The Pre-K-8 district where I last worked had its flaws, but demographically, it was public education at its finest.
A mere blip on the map of one of NYS state’s wealthiest counties, our district served both the most privileged kids and the neediest. Our students learned–from one another–about Ramadan, the Holocaust, immigration, civil rights. Every kid–regardless of status–had the same direct access to a highly effective, trained, dedicated faculty and first class facilities on a lush campus. One of the perks of working here was my small role in this cultural and socio-economic ideal.
Ideal may be the operative word, however.
Kamala Harris’ and Joe Biden’s recent–and incomplete– discussion about busing reminds us that education in this country remains unequal. Awkward attempts to find balance have largely failed. Racial segregation, poverty, and geography are only three of the forces that continue to fuel a system that apparently neither promotes cultural exchange nor provides instructional equity.
High school grads possess the same credentials signifying their achievement. Because of where they attended school, though, these graduates don’t necessarily possess equal skill sets.
That the issue came up in the recent Democratic debate, is a good sign. A very good sign. Equal access to quality education is perhaps one of the three most pressing problems facing us as a nation. Education is at the heart of a functioning democracy and a prosperous economy.
And here’s another thought: it will be educated kids who will find solutions to the other two pressing problems facing us: climate change and world peace.
That the issue came up via a two-candidate personal skirmish, however, is not such a great sign. We need candidates to own this challenge, not just for an evening or a sound byte. We need candidates with vision, a plan. The proposal doesn’t have to be perfect; it just has to be a start.
By the way: I love the idea of free community college for students who qualify. Kudos to Elizabeth and Bernie. But success in college calls for prerequisites. For some students, by the time they reach college age, it may be too late.
Kids who haven’t had the benefit of a quality K-12 experience will be underprepared for collegiate demands. They may be under-employed, too.

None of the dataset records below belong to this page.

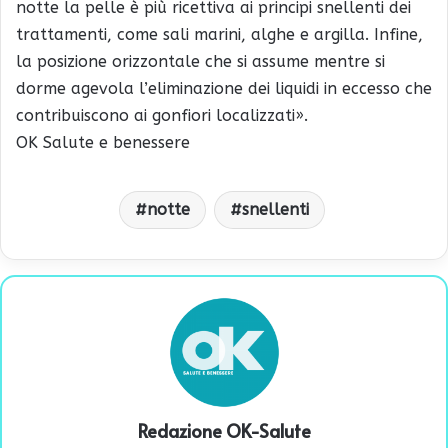
notte la pelle è più ricettiva ai principi snellenti dei
trattamenti, come sali marini, alghe e argilla. Infine,
la posizione orizzontale che si assume mentre si
dorme agevola l’eliminazione dei liquidi in eccesso che
contribuiscono ai gonfiori localizzati».
OK Salute e benessere
notte
snellenti
Redazione OK-Salute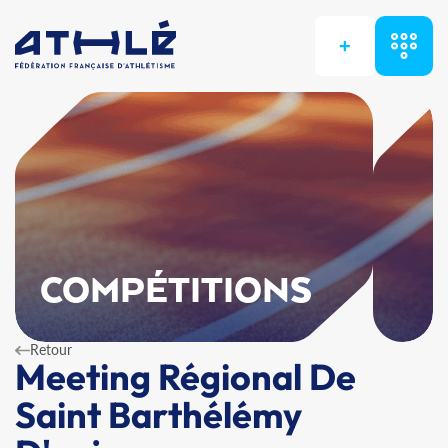
+
COMPÉTITIONS
Retour
Meeting Régional De
Saint Barthélémy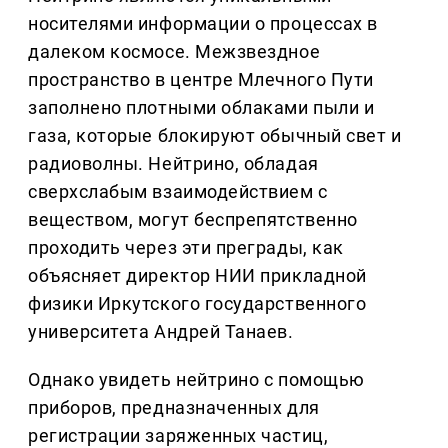
носителями информации о процессах в
далеком космосе. Межзвездное
пространство в центре Млечного Пути
заполнено плотными облаками пыли и
газа, которые блокируют обычный свет и
радиоволны. Нейтрино, обладая
сверхслабым взаимодействием с
веществом, могут беспрепятственно
проходить через эти преграды, как
объясняет директор НИИ прикладной
физики Иркутского государственного
университета Андрей Танаев.
Однако увидеть нейтрино с помощью
приборов, предназначенных для
регистрации заряженных частиц,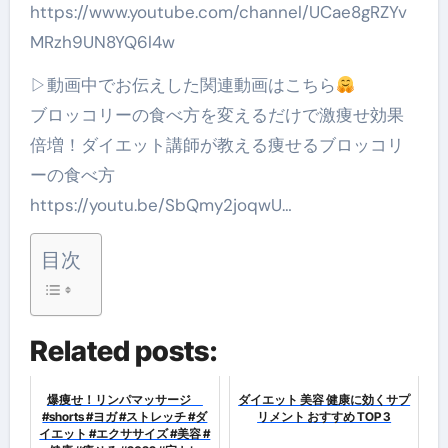
https://www.youtube.com/channel/UCae8gRZYv
MRzh9UN8YQ6l4w
▷動画中でお伝えした関連動画はこちら
ブロッコリーの食べ方を変えるだけで激痩せ効果
倍増！ダイエット講師が教える痩せるブロッコリ
ーの食べ方
https://youtu.be/SbQmy2joqwU…
目次
Related posts:
爆痩せ！リンパマッサージ
ダイエット 美容 健康に効くサプ
#shorts #ヨガ #ストレッチ #ダ
リメント おすすめ TOP 3
イエット #エクササイズ #美容 #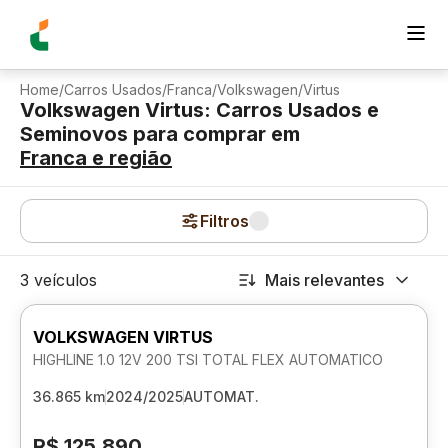
Home
/
Carros Usados
/
Franca
/
Volkswagen
/
Virtus
Volkswagen Virtus: Carros Usados e
Seminovos para comprar
em
Franca
e região
Filtros
3 veículos
Mais relevantes
VOLKSWAGEN VIRTUS
HIGHLINE 1.0 12V 200 TSI TOTAL FLEX AUTOMATICO
36.865 km
2024/2025
AUTOMAT.
R$ 125.890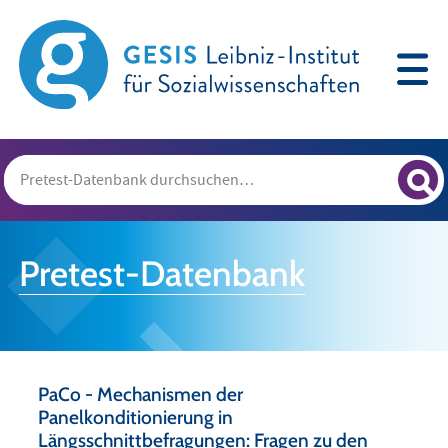
Pretest-Datenbank
PaCo - Mechanismen der
Panelkonditionierung in
Längsschnittbefragungen: Fragen zu den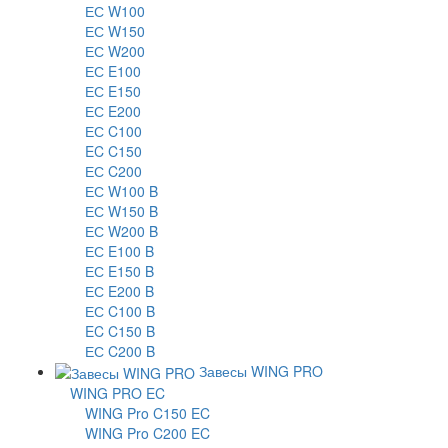
ЕС W100
ЕС W150
ЕС W200
ЕС E100
ЕС E150
ЕС E200
ЕС C100
EC C150
ЕС C200
ЕС W100 B
ЕС W150 B
ЕС W200 B
ЕС E100 B
ЕС E150 B
ЕС E200 B
ЕС C100 B
EC C150 B
ЕС C200 B
Завесы WING PRO
WING PRO EC
WING Pro C150 EC
WING Pro C200 EC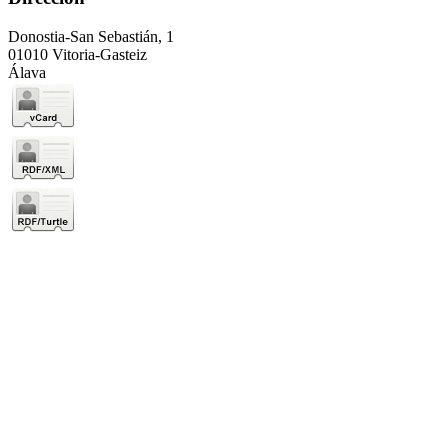
Donostia-San Sebastián, 1
01010 Vitoria-Gasteiz
Álava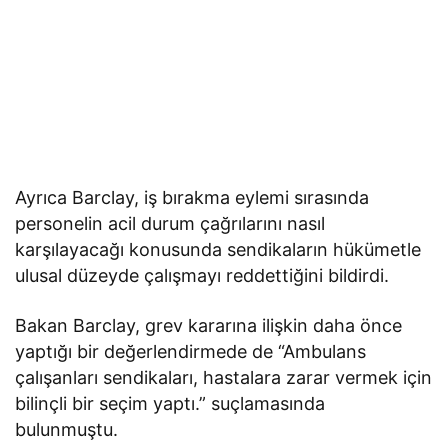
Ayrıca Barclay, iş bırakma eylemi sırasında
personelin acil durum çağrılarını nasıl
karşılayacağı konusunda sendikaların hükümetle
ulusal düzeyde çalışmayı reddettiğini bildirdi.
Bakan Barclay, grev kararına ilişkin daha önce
yaptığı bir değerlendirmede de “Ambulans
çalışanları sendikaları, hastalara zarar vermek için
bilinçli bir seçim yaptı.” suçlamasında
bulunmuştu.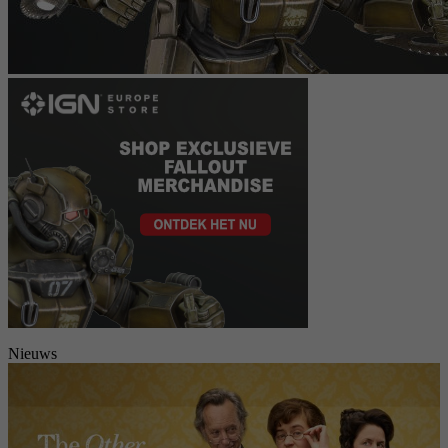
Nieuws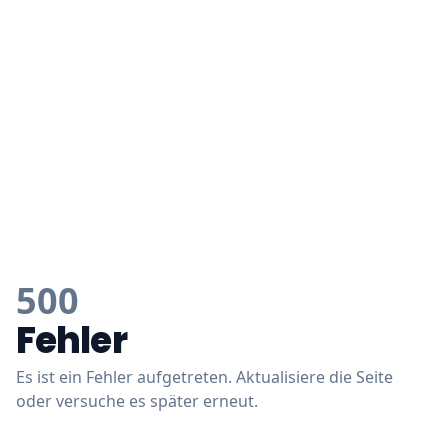
500
Fehler
Es ist ein Fehler aufgetreten. Aktualisiere die Seite
oder versuche es später erneut.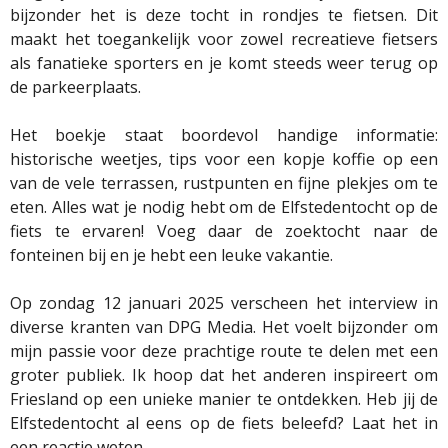
bijzonder het is deze tocht in rondjes te fietsen. Dit
maakt het toegankelijk voor zowel recreatieve fietsers
als fanatieke sporters en je komt steeds weer terug op
de parkeerplaats.
Het boekje staat boordevol handige informatie:
historische weetjes, tips voor een kopje koffie op een
van de vele terrassen, rustpunten en fijne plekjes om te
eten. Alles wat je nodig hebt om de Elfstedentocht op de
fiets te ervaren! Voeg daar de zoektocht naar de
fonteinen bij en je hebt een leuke vakantie.
Op zondag 12 januari 2025 verscheen het interview in
diverse kranten van DPG Media. Het voelt bijzonder om
mijn passie voor deze prachtige route te delen met een
groter publiek. Ik hoop dat het anderen inspireert om
Friesland op een unieke manier te ontdekken. Heb jij de
Elfstedentocht al eens op de fiets beleefd? Laat het in
een reactie weten.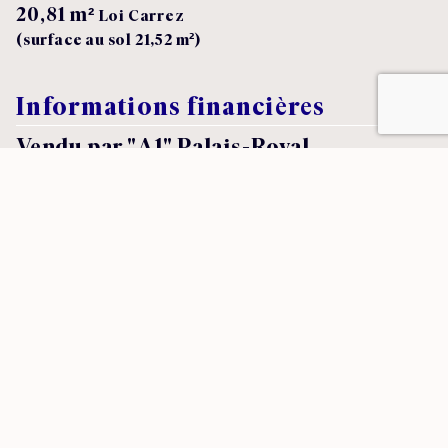
20,81 m²
Loi Carrez
(surface au sol 21,52 m²)
Informations financières
Vendu par "A1" Palais-Royal
Immobilier
Diagnostics énergétiques
GES
CES
2
2
414
KWh/m
.an
13 kg CO
eq/m
.an
2
Chauffage individuel électrique - Ballon d'eau 100 Litres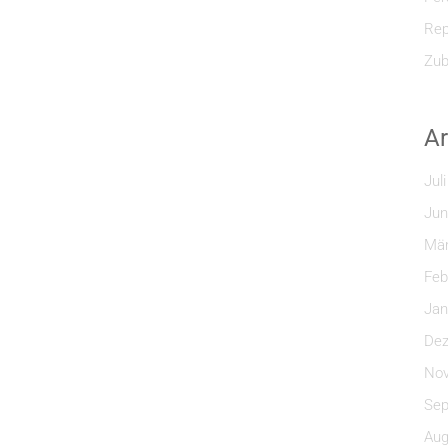
Rep
Zub
Ar
Jul
Jun
Mär
Feb
Jan
Dez
Nov
Sep
Aug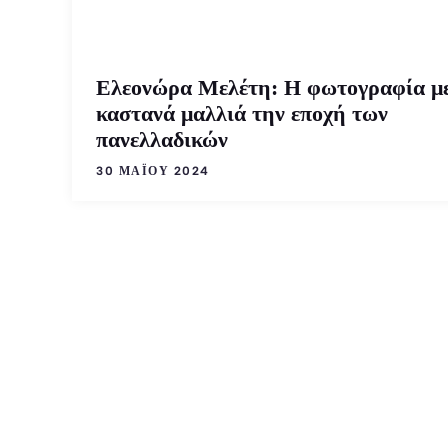
Ελεονώρα Μελέτη: Η φωτογραφία μ
καστανά μαλλιά την εποχή των
πανελλαδικών
30 ΜΑΪ́ΟΥ 2024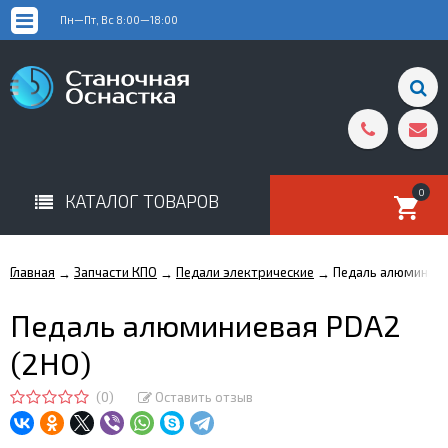
Пн—Пт, Вс 8:00—18:00
0
КАТАЛОГ ТОВАРОВ
Главная
Запчасти КПО
Педали электрические
Педаль алюминиев
→
→
→
Педаль алюминиевая PDA2
(2НО)
(0)
Оставить отзыв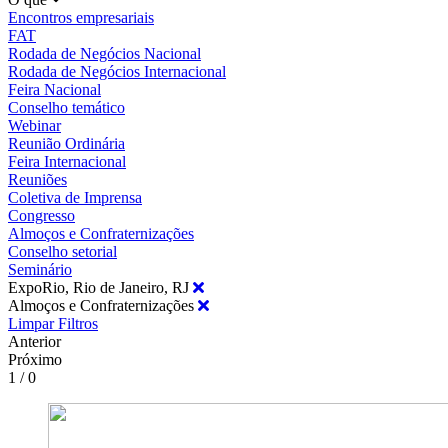
Encontros empresariais
FAT
Rodada de Negócios Nacional
Rodada de Negócios Internacional
Feira Nacional
Conselho temático
Webinar
Reunião Ordinária
Feira Internacional
Reuniões
Coletiva de Imprensa
Congresso
Almoços e Confraternizações
Conselho setorial
Seminário
ExpoRio, Rio de Janeiro, RJ
Almoços e Confraternizações
Limpar Filtros
Anterior
Próximo
1 / 0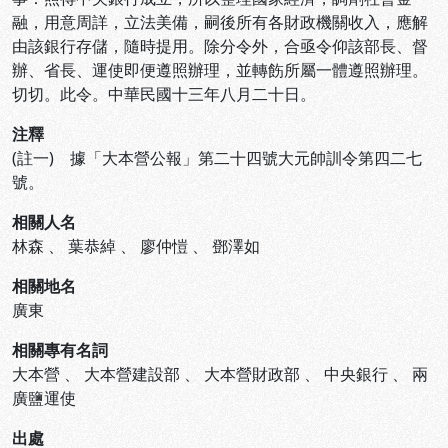
融，用意周詳，立法美備，嗣後所有各財政機關收入，應解
由該銀行存儲，隨時提用。除分令外，合亟令仰該部長、督
辦、省長、運使即便遵照辦理，並轉飭所屬一體遵照辦理。
切切。此令。中華民國十三年八月二十日。
注釋
(註一) 據「大本營公報」第二十四號大元帥訓令第四二七
號。
相關人名
林森
、
葉恭綽
、
廖仲愷
、
鄧澤如
相關地名
廣東
相關專有名詞
大本營
、
大本營建設部
、
大本營財政部
、
中央銀行
、
兩
廣鹽運使
出處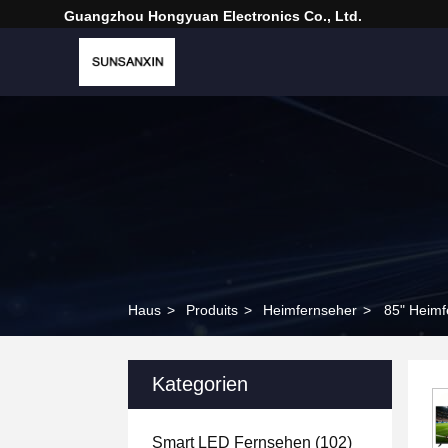
Guangzhou Hongyuan Electronics Co., Ltd.
Haus
>
Produits
>
Heimfernseher
>
85" Heimf
Kategorien
Smart LED Fernsehen
(102)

We have to commit to starting earlier, giving every kid a chance to successfully and equally participate in free college.
I don’t know how to fix this; I am merely a simple retired school teacher. Money is surely a huge component of any solution. Cultural understanding and racial respect will play a role as well.
I do know that everyone benefits when our populace is educated. I also know–from experience– how well equity works in the context of a school. I think it is time we demanded some potential answers from the people who are asking for our vote.